Zach turned misfortune into advantage: he rewrote the core audio-recognition algorithm using field data, cutting false positives below 5% and boosting known SCP-939 voice-pattern identification to 95%. The Foundation adopted his system as standard issue for all MTFs facing auditory anomalies. Zach earned a Technical Innovation Bronze Star—and a week's paid leave, though he'd likely spend it back in the lab.

Irene's medical research likewise broke new ground. She concluded David's and Thomas's infections were incurable but controllable via tailored inhibitors and immune modulation."It's more like… enforced evolution," she penned in her report. "Their bodies are adapting to the foreign agent and gaining certain advantages. If we unravel the mechanism, we might develop a broad-spectrum 'adaptogen' for flesh-contamination cases."
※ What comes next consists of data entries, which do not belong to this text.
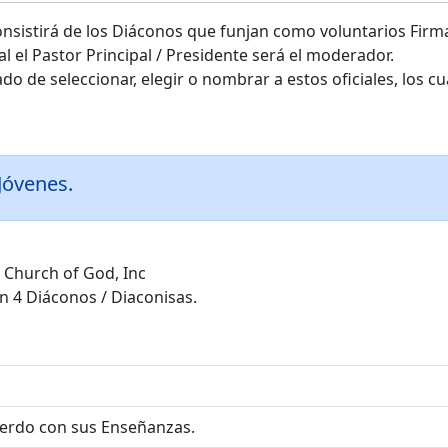
l consistirá de los Diáconos que funjan como voluntarios Fi
al el Pastor Principal / Presidente será el moderador.
do de seleccionar, elegir o nombrar a estos oficiales, los cual
Jóvenes.
 Church of God, Inc
ón 4 Diáconos / Diaconisas.
cuerdo con sus Enseñanzas.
Beta-7 was commended for capturing the high-risk variant SCP-939-Omega, securing invaluable research samples and time. Awards included highest-level periodic physiological and psychological evaluations for the next year. David was reassigned from frontline command to Special Projects Advisor, overseeing "Red World" research and 939-Omega follow-up.

The final Containment Report classified SCP-939-Omega as "Secure," with special clauses mandating continuous Class-A sonic suppression and dynamic enclosure monitoring. As David signed off, a faint pulse thrummed at his shoulder wound. Through the strange tether he felt, SCP-939-Omega inside its cryo-pod seemed to accept its fate—quiet, patient, as though waiting.

Three weeks later, David was granted leave to go home. His daughter fluttered into his arms like a bright bird.

"Daddy! Look at my new drawing!" she chirped, holding up a sheet of paper.

David smiled—until he saw the artwork.

On the page was a twisted, nightmarish red world. The sky glowed dark crimson; the ground oozed fleshy hues. At its center stood a giant, unmistakably 939-shaped figure, its many eyes gazing beyond the borders of the drawing. Beside it, a small child in Foundation uniform stood—his own likeness.

A chill crept up David's spine. His throat tightened as he whispered,"Sweetheart… what… what is this?"

His daughter tilted her head, eyes shining innocently."It's the world I dreamed of, Daddy. The red friend says… it likes you."

His multi-function wrist monitor vibrated almost imperceptibly.

David's eyes went wide as the last light faded.

In the silent room, two tiny red dots glowed where his eyes should have been.